As I reflect upon the recent 50th anniversary of the March on Washington, I contemplate how Asian Pacific Americans (APAs) strive to contribute to the Rev. Martin Luther King Jr.’s dream.

I am an Asian Pacific American immigration attorney, and I call Georgia home. I have practiced law in our fair state since 1994, when I first moved to Atlanta. Fresh from law school in Boston, I believed that there would be very few APAs living here. One look down Buford Highway and I realized how wrong I was.

Back then, it was already a bustling hub of Asian businesses. Nearly two decades later, Asian Pacific American visibility has flourished. Gwinnett County now boasts an APA population of 13 percent; the newly formed City of Johns Creek: over 23 percent. Since 2000, Georgia’s Asian-Pacificpopulation has grown overall by 83 percent. APAs are now truly part of the visible fabric of Georgia.

Until recently, the rise in Asian Pacific American representation in Georgia’s legal system has been achingly slow to catch up. In 1998, Judge Alvin T. Wong decided to run for a contested judicial seat in the State Court of DeKalb County. I remember phone-banking for him with other members of the Georgia APA Bar Association. When he won, Judge Wong made history when he became the first elected APA judge in the entire Southeast.

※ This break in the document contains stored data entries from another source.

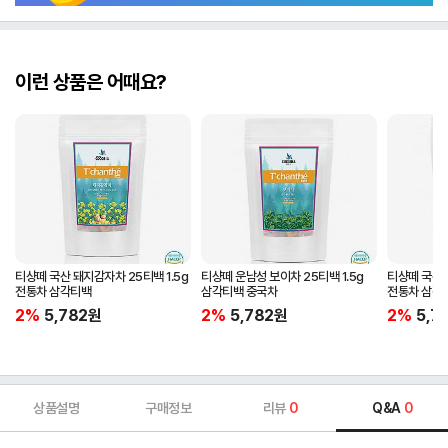
이런 상품은 어때요?
티샹떼 국산 돼지감자차 25티백 1.5g
티샹떼 운남성 보이차 25티백 1.5g
티샹떼 국산 
전통차 삼각티백
삼각티백 중국차
전통차 삼각
2%
5,782
원
2%
5,782
원
2%
5,7
상품설명
구매정보
리뷰
0
Q&A
0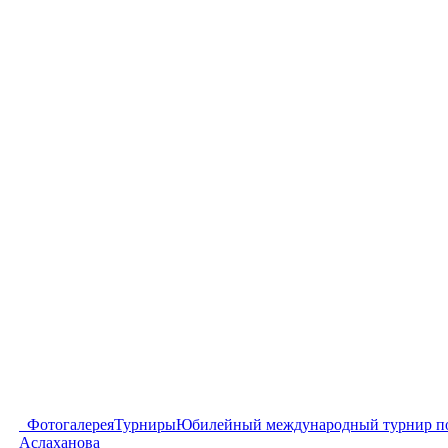
Фотогалерея
Турниры
Юбилейный международный турнир по
Аслаханова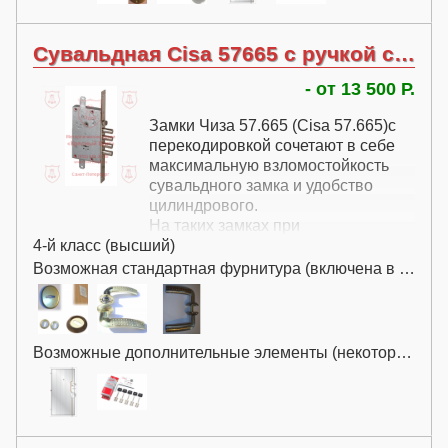
Сувальдная Cisa 57665 с ручкой с перекодировкой
- от 13 500 Р.
Замки Чиза 57.665 (Cisa 57.665)с
перекодировкой сочетают в себе
максимальную взломостойкость
сувальдного замка и удобство
цилиндрового.
На таких замках при
4-й класс (высший)
необходимости можно заменить
ключи не меняя всего замка.
Возможная стандартная фурнитура (включена в цену):
Возможные дополнительные элементы (некоторые за дополнительную плату):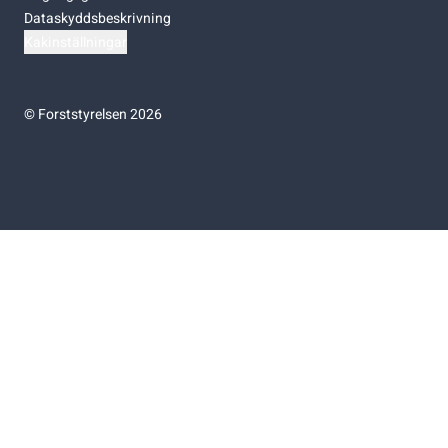
Dataskyddsbeskrivning
Kakinställningar
©
Forststyrelsen 2026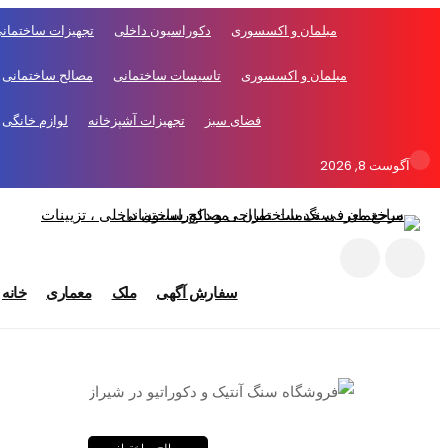
مبلمان و اکسسوری
دکوراسیون داخلی
تجهیزات ساختمانی
مبلمان و اکسسوری
تاسیسات ساختمانی
مصالح ساختمانی
فضای سبز
تجهیزات آشپزخانه
لوازم خانگی
آگوست 8, 2026
سفارش آگهی
ملک
معماری
خانه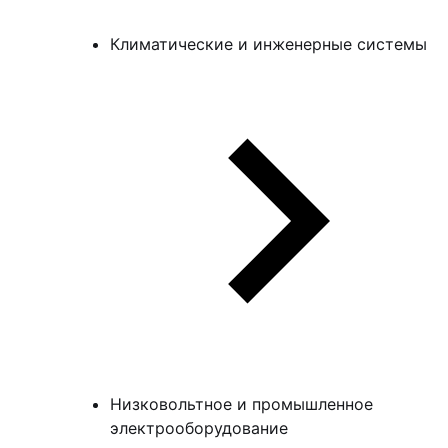
Климатические и инженерные системы
Низковольтное и промышленное
электрооборудование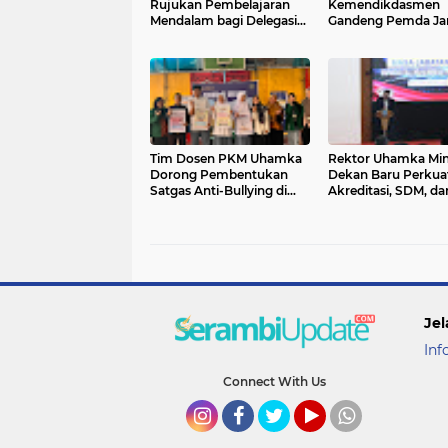
Rujukan Pembelajaran
Kemendikdasmen
Mendalam bagi Delegasi
Gandeng Pemda Ja
Malaysia
Anak Tidak Sekolah
Tim Dosen PKM Uhamka
Rektor Uhamka Min
Dorong Pembentukan
Dekan Baru Perkua
Satgas Anti-Bullying di
Akreditasi, SDM, da
Kalangan Remaja
Pengembangan FK
Jel
Inf
Connect With Us
Instagram
Facebook
Twitter
YouTube
whatsapp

That statistic remained standing for over a decade. In 2010, Judge Carla Wong McMillian, a native Augustan, was appointed to the State Court of Fayette County. She was overwhelmingly elected in 2012, to become Georgia’s only second Asian Pacific American elected judge. In January 2013, Judge McMillian was elevated by Gov. Nathan Deal to the Georgia Court of Appeals — our first APA judge to serve on a state appellate court.

Judge McMillian’s legal rise did not occur in a vacuum. The pool of qualified Asian Pacific American attorneys in Georgia has deepened. In 2004, Fayette County also elected Georgia’s first APA solicitor general, Jamie Inagawa. In Forsyth County, Donna Gopaul was appointed this year as our first South Asian solicitor general. U.S. Magistrate Judge Justin Anand was appointed in 2012 to serve as our first APA federal judge in Georgia.

Building the pipeline of Asian Pacific American judges in Georgia is critical to diversifying our judiciary. On Aug. 13, I was proud to assist in organizing a forum featuring Georgia Attorney General Sam Olens, U.S. Attorney Sally Yates and Justice Robert Benham, Georgia’s first African-American Supreme Court judge. Justice Benham shared with judicial aspirants that as a minority, “You will have to work harder. You’ll have to work smarter. You’ll have to come earlier, stay later.”

As an APA attorney, that advice hit home. Earlier in my career, I was often asked if was the interpreter or the client, rather than the attorney. That is changing. Our legal system should reflect the faces of the people we serve. Now, increasingly, the face of justice in Georgia is also Asian Pacific American.

Bonnie Youn is principal of the Youn Law Group, an immigration practice, and co-chair of the Georgia Asian American & Pacific Islander Task Force.